By default, the LFI compiler produces executables that you can run in a
sandboxed environment. To adapt this model to library sandboxing, a tool called
[Sobox](https://github.com/zyedidia/sobox) can be used to generate bindings for
a library compiled with LFI so that functions within the sandbox can be invoked
by a host. Since the LFI sandbox runs within a single process, invoking a
sandboxed function is very cheap -- roughly 20-40 cycles.

# Roadmap

The LFI project is currently under development.
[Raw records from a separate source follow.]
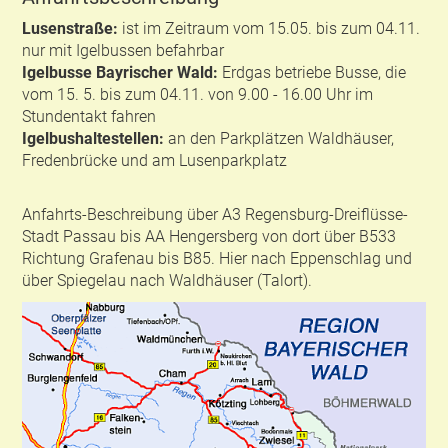
Lusenstraße:
ist im Zeitraum vom 15.05. bis zum 04.11.
nur mit Igelbussen befahrbar
Igelbusse Bayrischer Wald:
Erdgas betriebe Busse, die
vom 15. 5. bis zum 04.11. von 9.00 - 16.00 Uhr im
Stundentakt fahren
Igelbushaltestellen:
an den Parkplätzen Waldhäuser,
Fredenbrücke und am Lusenparkplatz
Anfahrts-Beschreibung über A3 Regensburg-Dreiflüsse-
Stadt Passau bis AA Hengersberg von dort über B533
Richtung Grafenau bis B85. Hier nach Eppenschlag und
über Spiegelau nach Waldhäuser (Talort).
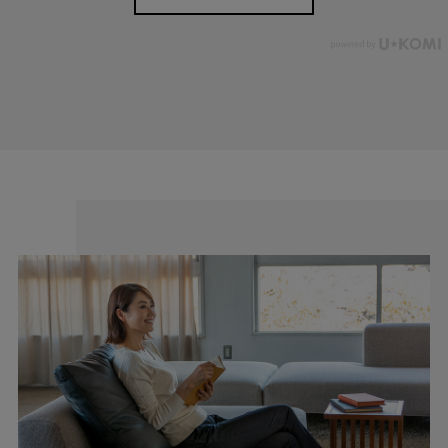
お届けしたいのは、人の手から生まれる本物の良さと安心
感。 ベーシックなデザインだからこそ「はきやすい」「長
く使える」という基本を忠実に守り、独自デザインのパンツ
を作り続けてきました。
ストレッチパンツへのこだわり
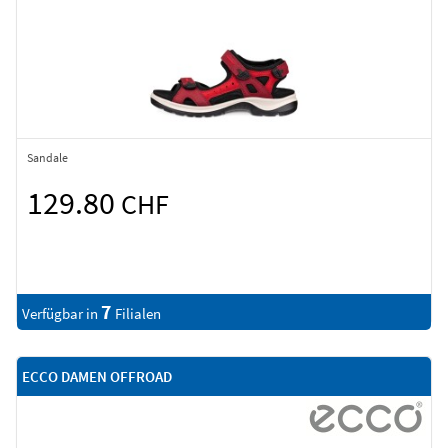
Sandale
129.80
CHF
7
Verfügbar in
Filialen
ECCO DAMEN OFFROAD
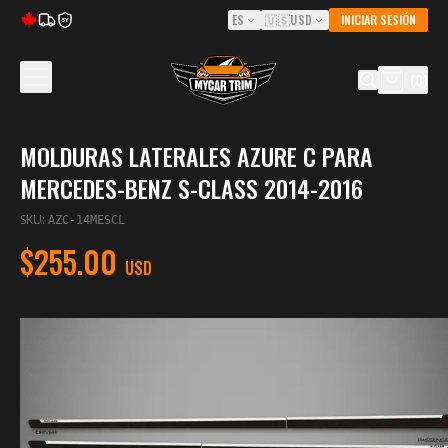
ES
🇺🇸
USD
INICIAR SESIÓN
5Y
(
0
)
MOLDURAS LATERALES AZURE C PARA
MERCEDES-BENZ S-CLASS 2014-2016
SKU
:
AZC-14MESCL
$255.00
USD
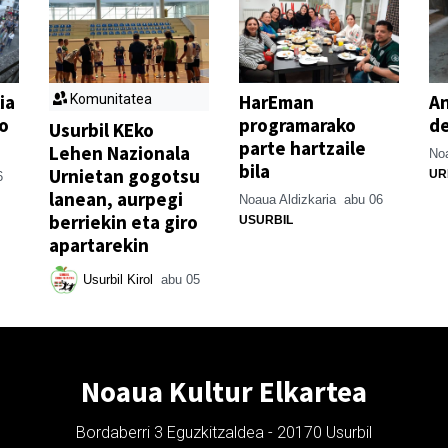
ia
HarEman
An
Komunitatea
o
programarako
de
Usurbil KEko
parte hartzaile
Lehen Nazionala
Noa
bila
Urnietan gogotsu
UR
6
lanean, aurpegi
Noaua Aldizkaria
abu 06
berriekin eta giro
USURBIL
apartarekin
Usurbil Kirol
abu 05
Noaua Kultur Elkartea
Bordaberri 3 Eguzkitzaldea - 20170 Usurbil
Here are some directions we are
interested in (some of which are being actively developed):

* Integration with library sandboxing tools.
* New capabilities and full security for the runtime.
* Optimized integration with WebAssembly (efficiently run WebAssembly inside LFI).
* Support for dynamic recompilation to other architectures.
* Native support for RISC-V.
* Instrumentation of static binaries, so you don't need to recompile your program.
* Support for Arm software context IDs for mitigating Spectre attacks (requires
modifications to Linux, which Arm will hopefully implement soon).